Buenos hábitos de consumo

La educación de los consumidores en unos buenos hábitos de consumo incide directamente en la consecución de una buena calidad de vida. Esto implica que los consumidores son una parte activa muy importante en el proceso de producción económica de la sociedad y que sus decisiones de compra pueden determinar desde la reducción de la contaminación del medio ambiente, hasta la prevención de riesgos en su salud, pasando por la educación de los menores en la cultura del consumismo. Un consumo consciente, solidario y responsable está al alcance de todos con algo de voluntad y reflexión a la hora de ir de compras.

Consumo y calidad de vida

El consumo responsable de productos y servicios no sólo ayuda a recortar gastos y a evitar deudas, sino que también incide directamente a la hora de conseguir una buena calidad de vida. Nuestra salud y la de nuestra familia dependen de un entorno adecuado y un ejercicio físico regular, entre otros factores, pero sobre todo viene determinada por la ingesta habitual de una dieta saludable. El primer paso de toda alimentación familiar equilibrada empieza en el supermercado.

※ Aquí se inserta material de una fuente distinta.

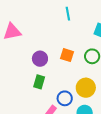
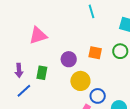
green rectangle: (39, 82) -> (42, 73), moved
yellow circle: (86, 88) -> (80, 81), moved

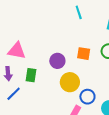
pink triangle: (38, 35) -> (17, 51), moved, turned 30

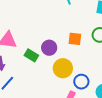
green rectangle: (31, 75) -> (31, 55), moved, turned -64

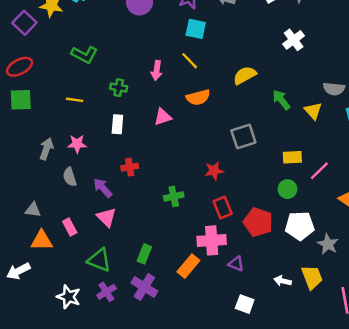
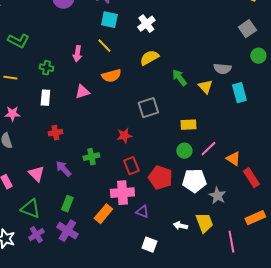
white cross: (294, 40) -> (146, 24), moved
pink line: (319, 171) -> (208, 149), moved
purple arrow: (103, 188) -> (63, 169), moved

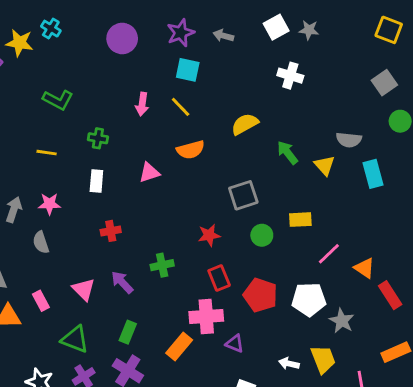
white cross: (146, 24) -> (290, 76), moved, turned -36
pink arrow: (77, 54) -> (142, 104), moved
green circle: (184, 151) -> (262, 235), moved

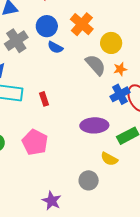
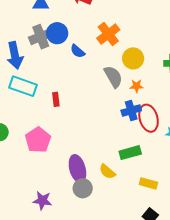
blue circle: (47, 26) -> (57, 33), moved
purple ellipse: (94, 125) -> (77, 169), moved, turned 64
purple star: (52, 201) -> (42, 201), turned -30

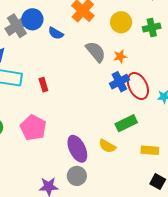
yellow circle: (133, 58) -> (121, 22), moved
gray circle: (83, 188) -> (77, 176), moved

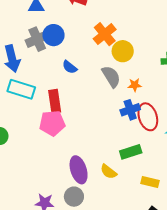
yellow circle: (121, 22) -> (123, 51), moved
blue semicircle: (56, 33) -> (70, 67), moved
red rectangle: (43, 85) -> (55, 101), size x1.6
pink pentagon: (33, 128) -> (52, 123), moved, turned 30

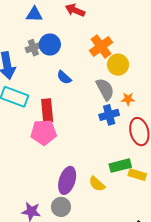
gray cross: (37, 39) -> (33, 48), size x0.7
blue cross: (130, 110) -> (109, 115), moved
purple ellipse: (79, 170) -> (67, 180), turned 32
yellow rectangle: (150, 182) -> (137, 175), moved

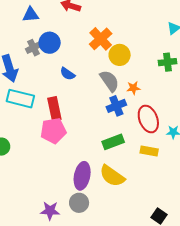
green rectangle: (120, 166) -> (113, 142), moved
yellow rectangle: (137, 175) -> (149, 151), moved
yellow semicircle: (97, 184) -> (112, 176), size x1.5

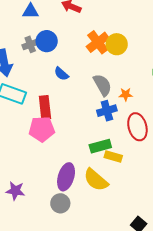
yellow circle: (120, 55) -> (117, 44), moved
yellow rectangle: (149, 151) -> (113, 156), moved
purple star: (50, 211) -> (15, 191), moved

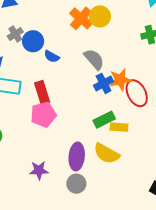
blue circle: (47, 41) -> (33, 41), moved
orange star: (126, 94) -> (120, 80), moved, size x1.6
purple star: (15, 191) -> (39, 170), moved

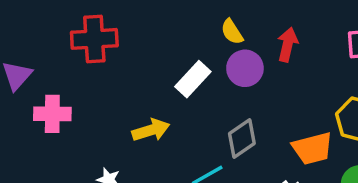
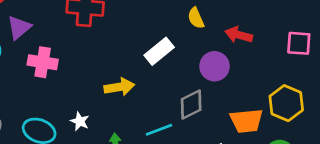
red arrow: (287, 45) -> (239, 35), turned -96
purple circle: (245, 68) -> (215, 66), moved

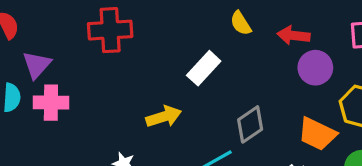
pink cross: (43, 62) -> (51, 103), moved
purple circle: (215, 66) -> (315, 68), moved
orange trapezoid: (246, 121) -> (317, 134), turned 40

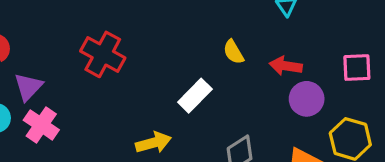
red cross: (110, 30) -> (103, 54), turned 30
pink cross: (51, 103) -> (41, 125), turned 32

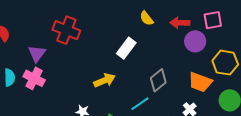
pink square: (357, 68) -> (213, 20), moved
purple triangle: (28, 87) -> (37, 54), moved

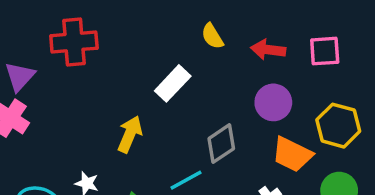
red cross: (66, 30) -> (74, 42), turned -32
purple circle: (195, 41) -> (273, 102), moved
yellow arrow: (104, 80) -> (130, 134), turned -50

Un consumo marcado por la necesidad apremiante de satisfacer deseos individuales y los nuevos estilos de vida, condicionados por la falta de tiempo, hacen que comer sano y equilibrado no sea nada fácil. Pese a que el consumidor tiene más información que nunca sobre las propiedades nutricionales de los alimentos que compra, los trastornos alimentarios como obesidad, bulimia y anorexia, no paran de aumentar entre la población.

Las últimas encuestas sobre hábitos de compra de comestibles reflejan datos sobre un consumo elevado de platos precocinados, que están presentes en un 20% de las comidas y las cenas, y que el 15% de los encuestados reconoce que llena el carro de la compra con lo que le apetece. Las patatas, el pan, los huevos y las frutas son los alimentos más apreciados y aunque el pescado azul, las hortalizas, las legumbres y las verduras son más saludables, se consumen en menor medida que los anteriores porque gustan menos.

El carrito de la compra debe llenarse según un plan de dieta sana y equilibrada, siguiendo una ordenada lista preparada en casa y sin sucumbir a las tentaciones de las compras compulsivas, los caprichos o la abundancia sin sentido.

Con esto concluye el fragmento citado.